* [YOUR GOAL] Go through the listing below, count the lines that contain "company", and state the number alone.

* [EXERCISE INPUTS]
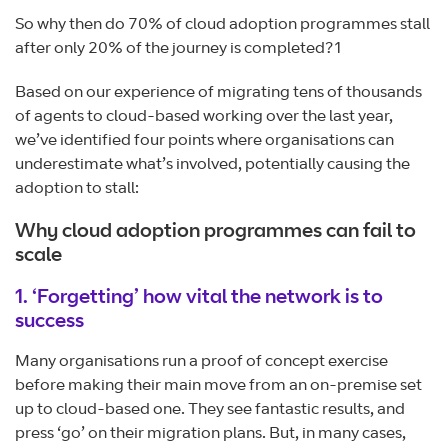
So why then do 70% of cloud adoption programmes stall
after only 20% of the journey is completed?1
Based on our experience of migrating tens of thousands
of agents to cloud-based working over the last year,
we’ve identified four points where organisations can
underestimate what’s involved, potentially causing the
adoption to stall:
Why cloud adoption programmes can fail to
scale
1. ‘Forgetting’ how vital the network is to
success
Many organisations run a proof of concept exercise
before making their main move from an on-premise set
up to cloud-based one. They see fantastic results, and
press ‘go’ on their migration plans. But, in many cases,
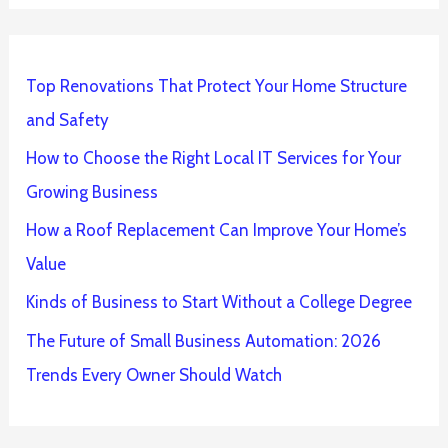
Top Renovations That Protect Your Home Structure
and Safety
How to Choose the Right Local IT Services for Your
Growing Business
How a Roof Replacement Can Improve Your Home’s
Value
Kinds of Business to Start Without a College Degree
The Future of Small Business Automation: 2026
Trends Every Owner Should Watch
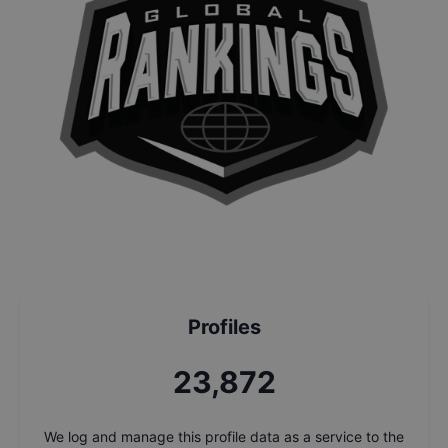
Profiles
25,546
We log and manage this profile data as a service to the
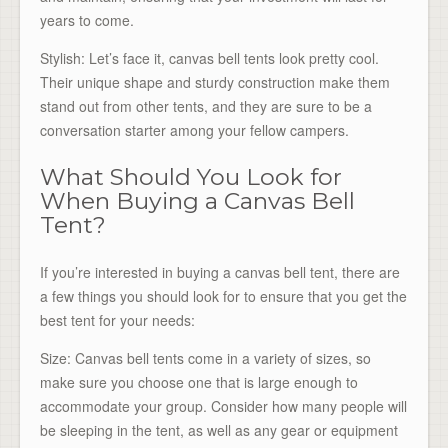
years to come.
Stylish: Let’s face it, canvas bell tents look pretty cool.
Their unique shape and sturdy construction make them
stand out from other tents, and they are sure to be a
conversation starter among your fellow campers.
What Should You Look for
When Buying a Canvas Bell
Tent?
If you’re interested in buying a canvas bell tent, there are
a few things you should look for to ensure that you get the
best tent for your needs:
Size: Canvas bell tents come in a variety of sizes, so
make sure you choose one that is large enough to
accommodate your group. Consider how many people will
be sleeping in the tent, as well as any gear or equipment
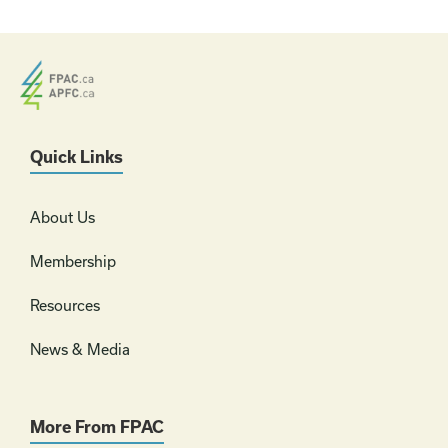
Quick Links
About Us
Membership
Resources
News & Media
More From FPAC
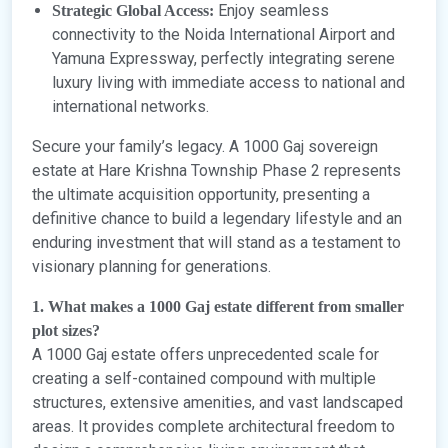
Enjoy seamless
Strategic Global Access:
connectivity to the Noida International Airport and
Yamuna Expressway, perfectly integrating serene
luxury living with immediate access to national and
international networks.
Secure your family’s legacy. A 1000 Gaj sovereign
estate at Hare Krishna Township Phase 2 represents
the ultimate acquisition opportunity, presenting a
definitive chance to build a legendary lifestyle and an
enduring investment that will stand as a testament to
visionary planning for generations.
1. What makes a 1000 Gaj estate different from smaller
plot sizes?
A 1000 Gaj estate offers unprecedented scale for
creating a self-contained compound with multiple
structures, extensive amenities, and vast landscaped
areas. It provides complete architectural freedom to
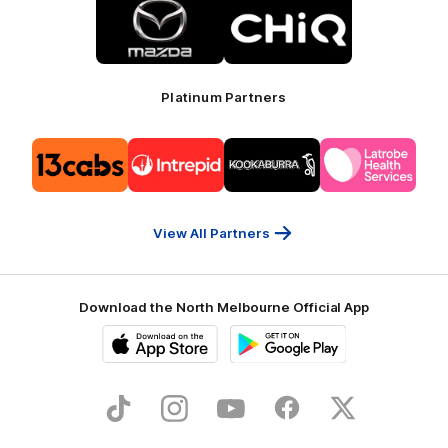
of
of
partner
partner
Mazda
CHiQ
Platinum Partners
Logo
Logo
Logo
Logo
of
of
of
of
partner
partner
partner
partner
13cabs
Intrepid
Kookaburra
Latrobe
Travel
Health
Services
View All Partners
Download the North Melbourne Official App
iOS
Google
Play
Store
TikTok
Instagram
YouTube
Facebook
X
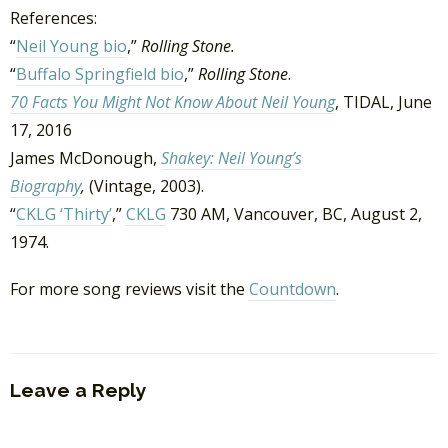
References:
“
Neil Young bio
,”
Rolling Stone.
“
Buffalo Springfield bio
,”
Rolling Stone
.
70 Facts You Might Not Know About Neil Young
, TIDAL, June
17, 2016
James McDonough,
Shakey: Neil Young’s
Biography
,
(Vintage, 2003).
“
CKLG ‘Thirty’
,”
CKLG
730 AM, Vancouver, BC, August 2,
1974.
For more song reviews visit the
Countdown
.
Leave a Reply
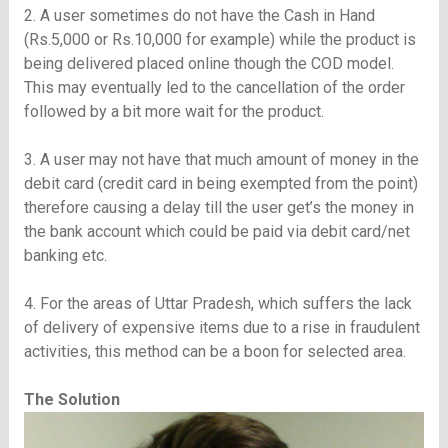
2. A user sometimes do not have the Cash in Hand
(Rs.5,000 or Rs.10,000 for example) while the product is
being delivered placed online though the COD model.
This may eventually led to the cancellation of the order
followed by a bit more wait for the product.
3. A user may not have that much amount of money in the
debit card (credit card in being exempted from the point)
therefore causing a delay till the user get’s the money in
the bank account which could be paid via debit card/net
banking etc.
4. For the areas of Uttar Pradesh, which suffers the lack
of delivery of expensive items due to a rise in fraudulent
activities, this method can be a boon for selected area.
The Solution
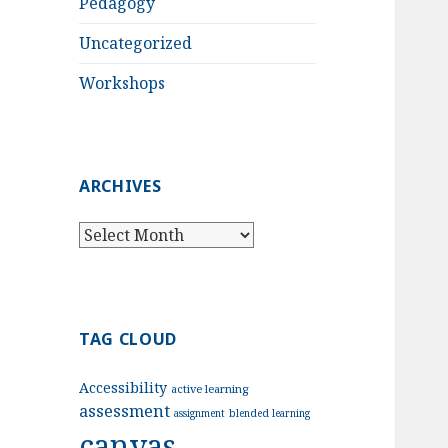
Pedagogy
Uncategorized
Workshops
ARCHIVES
Archives
TAG CLOUD
Accessibility
active learning
assessment
assignment
blended learning
canvas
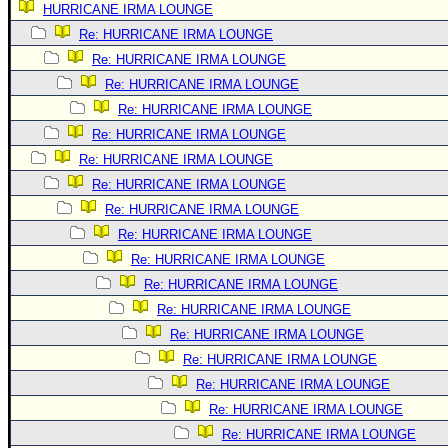
HURRICANE IRMA LOUNGE
Newest
Re: HURRICANE IRMA LOUNGE
)
Re: HURRICANE IRMA LOUNGE
Donations & Thanks
Re: HURRICANE IRMA LOUNGE
Re: HURRICANE IRMA LOUNGE
STORM DATA
Re: HURRICANE IRMA LOUNGE
Maps & Coordinates
Re: HURRICANE IRMA LOUNGE
Image Recordings
Re: HURRICANE IRMA LOUNGE
Forecast Models
Re: HURRICANE IRMA LOUNGE
Recon Info
Re: HURRICANE IRMA LOUNGE
Re: HURRICANE IRMA LOUNGE
More Recon
Re: HURRICANE IRMA LOUNGE
Hurricane Radar
Re: HURRICANE IRMA LOUNGE
CONTENT
Re: HURRICANE IRMA LOUNGE
General Info
Re: HURRICANE IRMA LOUNGE
Re: HURRICANE IRMA LOUNGE
Site Links
Re: HURRICANE IRMA LOUNGE
Data Links
Re: HURRICANE IRMA LOUNGE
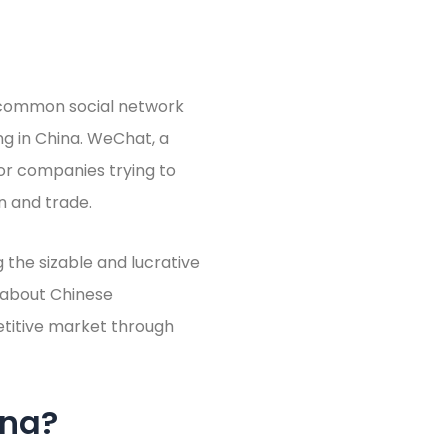
 common social network
g in China. WeChat, a
 for companies trying to
n and trade.
 the sizable and lucrative
g about Chinese
etitive market through
ina?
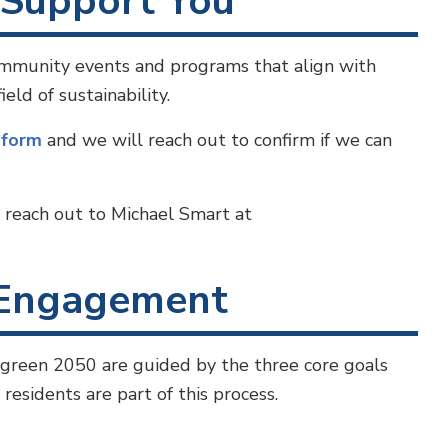
Support You
community events and programs that align with
ld of sustainability.
y
form
and we will reach out to confirm if we can
o reach out to Michael Smart at
Engagement
green 2050 are guided by the three core goals
esidents are part of this process.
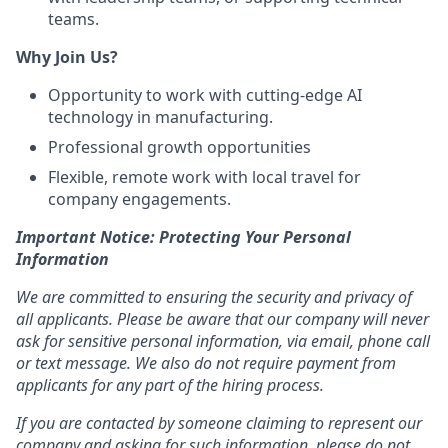
teams.
Why Join Us?
Opportunity to work with cutting-edge AI
technology in manufacturing.
Professional growth opportunities
Flexible, remote work with local travel for
company engagements.
Important Notice: Protecting Your Personal
Information
We are committed to ensuring the security and privacy of
all applicants. Please be aware that our company will never
ask for sensitive personal information, via email, phone call
or text message. We also do not require payment from
applicants for any part of the hiring process.
If you are contacted by someone claiming to represent our
company and asking for such information, please do not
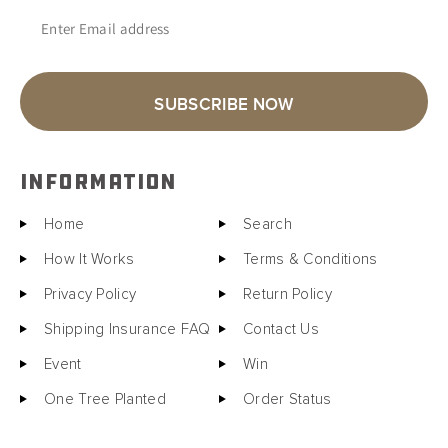
Enter Email address
SUBSCRIBE NOW
INFORMATION
Home
Search
How It Works
Terms & Conditions
Privacy Policy
Return Policy
Shipping Insurance FAQ
Contact Us
Event
Win
One Tree Planted
Order Status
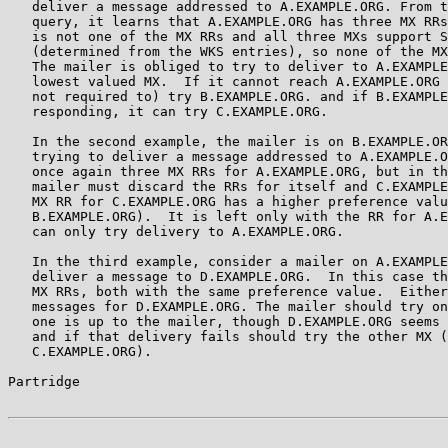
   deliver a message addressed to A.EXAMPLE.ORG. From t
   query, it learns that A.EXAMPLE.ORG has three MX RRs
   is not one of the MX RRs and all three MXs support S
   (determined from the WKS entries), so none of the MX
   The mailer is obliged to try to deliver to A.EXAMPLE
   lowest valued MX.  If it cannot reach A.EXAMPLE.ORG 
   not required to) try B.EXAMPLE.ORG. and if B.EXAMPLE
   responding, it can try C.EXAMPLE.ORG.

   In the second example, the mailer is on B.EXAMPLE.OR
   trying to deliver a message addressed to A.EXAMPLE.O
   once again three MX RRs for A.EXAMPLE.ORG, but in th
   mailer must discard the RRs for itself and C.EXAMPLE
   MX RR for C.EXAMPLE.ORG has a higher preference valu
   B.EXAMPLE.ORG).  It is left only with the RR for A.E
   can only try delivery to A.EXAMPLE.ORG.

   In the third example, consider a mailer on A.EXAMPLE
   deliver a message to D.EXAMPLE.ORG.  In this case th
   MX RRs, both with the same preference value.  Either
   messages for D.EXAMPLE.ORG. The mailer should try on
   one is up to the mailer, though D.EXAMPLE.ORG seems 
   and if that delivery fails should try the other MX (
   C.EXAMPLE.ORG).

Partridge                                              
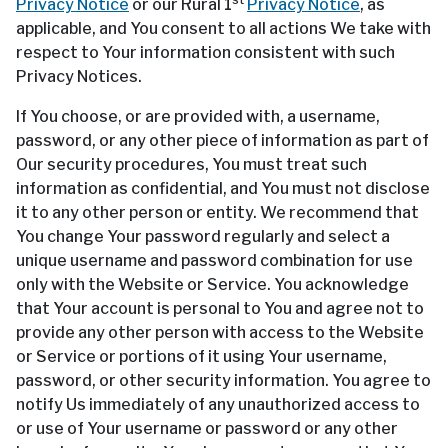
Privacy Notice
or our Rural 1
Privacy Notice
, as
applicable, and You consent to all actions We take with
respect to Your information consistent with such
Privacy Notices.
If You choose, or are provided with, a username,
password, or any other piece of information as part of
Our security procedures, You must treat such
information as confidential, and You must not disclose
it to any other person or entity. We recommend that
You change Your password regularly and select a
unique username and password combination for use
only with the Website or Service. You acknowledge
that Your account is personal to You and agree not to
provide any other person with access to the Website
or Service or portions of it using Your username,
password, or other security information. You agree to
notify Us immediately of any unauthorized access to
or use of Your username or password or any other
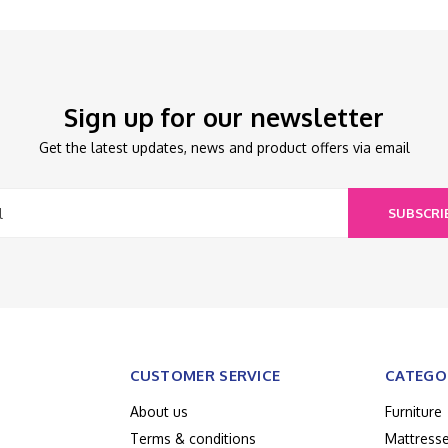
Sign up for our newsletter
Get the latest updates, news and product offers via email
SUBSCRI
CUSTOMER SERVICE
CATEGO
About us
Furniture
Terms & conditions
Mattress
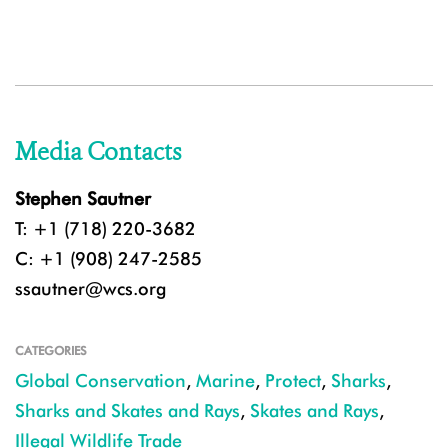
Media Contacts
Stephen Sautner
T: +1 (718) 220-3682
C: +1 (908) 247-2585
ssautner@wcs.org
CATEGORIES
Global Conservation
,
Marine
,
Protect
,
Sharks
,
Sharks and Skates and Rays
,
Skates and Rays
,
Illegal Wildlife Trade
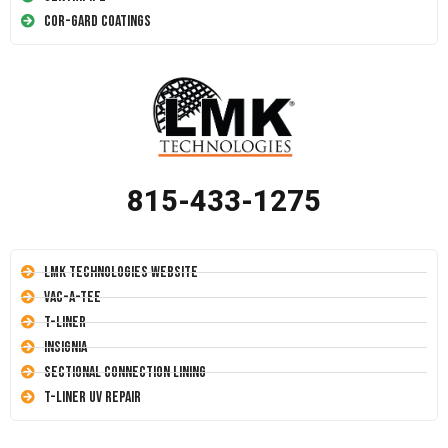
Cor-Gard Coatings
815-433-1275
LMK Technologies Website
Vac-A-Tee
T-Liner
Insignia
Sectional Connection Lining
T-Liner UV Repair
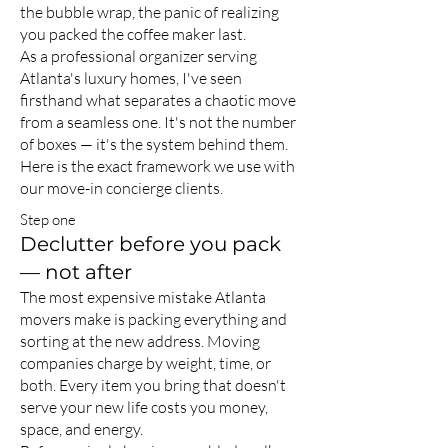
the bubble wrap, the panic of realizing
you packed the coffee maker last.
As a professional organizer serving
Atlanta's luxury homes, I've seen
firsthand what separates a chaotic move
from a seamless one. It's not the number
of boxes — it's the system behind them.
Here is the exact framework we use with
our move-in concierge clients.
Step one
Declutter before you pack
— not after
The most expensive mistake Atlanta
movers make is packing everything and
sorting at the new address. Moving
companies charge by weight, time, or
both. Every item you bring that doesn't
serve your new life costs you money,
space, and energy.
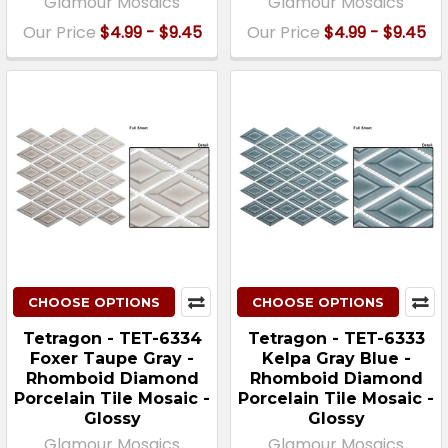
Glamour Mosaics
Glamour Mosaics
Our Price
$4.99 - $9.45
Our Price
$4.99 - $9.45
CHOOSE OPTIONS
CHOOSE OPTIONS
Tetragon - TET-6334
Tetragon - TET-6333
Foxer Taupe Gray -
Kelpa Gray Blue -
Rhomboid Diamond
Rhomboid Diamond
Porcelain Tile Mosaic -
Porcelain Tile Mosaic -
Glossy
Glossy
Glamour Mosaics
Glamour Mosaics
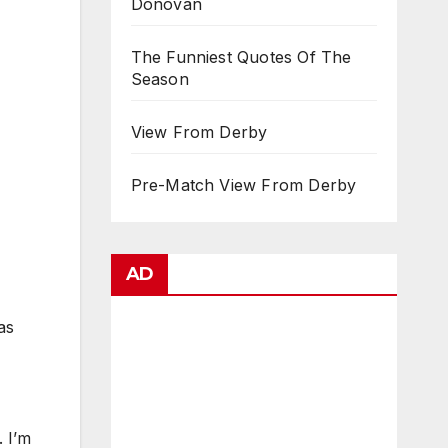
Donovan
The Funniest Quotes Of The
Season
View From Derby
Pre-Match View From Derby
AD
as
. I’m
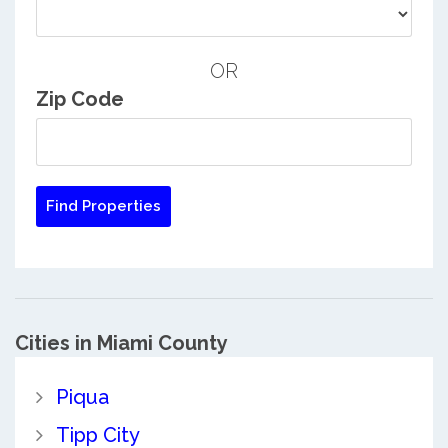
OR
Zip Code
Cities in Miami County
Piqua
Tipp City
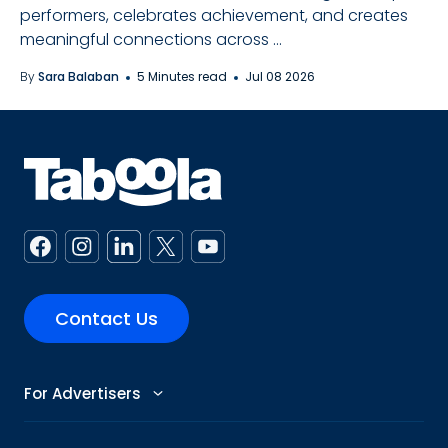
performers, celebrates achievement, and creates
meaningful connections across ...
By
Sara Balaban
5 Minutes read
Jul 08 2026
Contact Us
For Advertisers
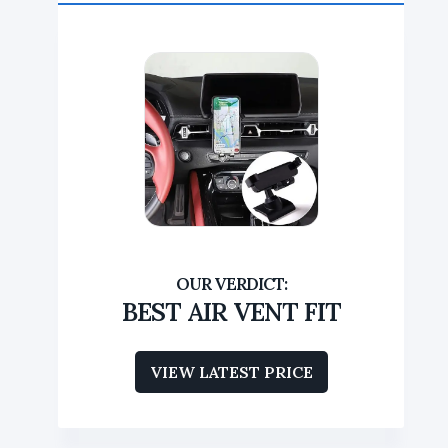
BEST AIR VENT FIT
VIEW LATEST PRICE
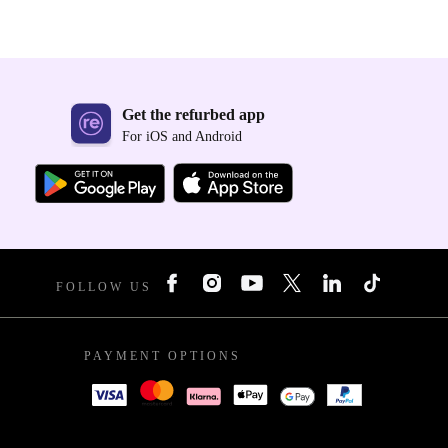
Get the refurbed app
For iOS and Android
FOLLOW US
PAYMENT OPTIONS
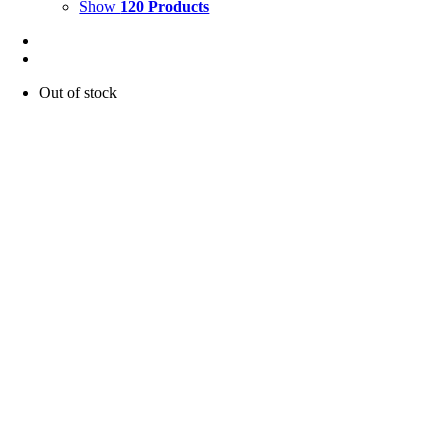
Show
120 Products
Out of stock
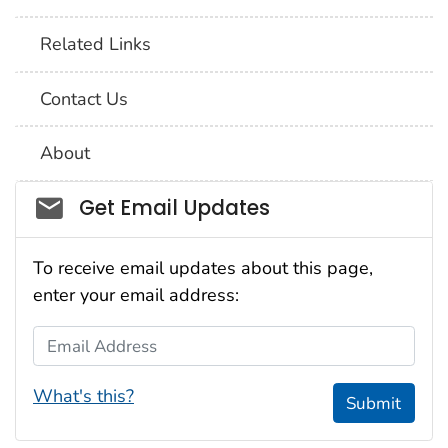
Related Links
Contact Us
About
Social_govd
Get Email Updates
To receive email updates about this page,
enter your email address:
Email Address
What's this?
Submit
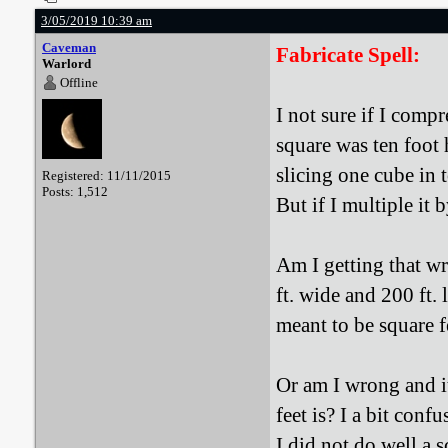
3/05/2019 10:39 am
Caveman
Fabricate Spell:
Warlord
Offline
I not sure if I comp
square was ten foot h
slicing one cube in 
Registered: 11/11/2015
Posts: 1,512
But if I multiple it
Am I getting that wr
ft. wide and 200 ft.
meant to be square f
Or am I wrong and it
feet is? I a bit con
I did not do well a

* [TASK RESPONSE] 3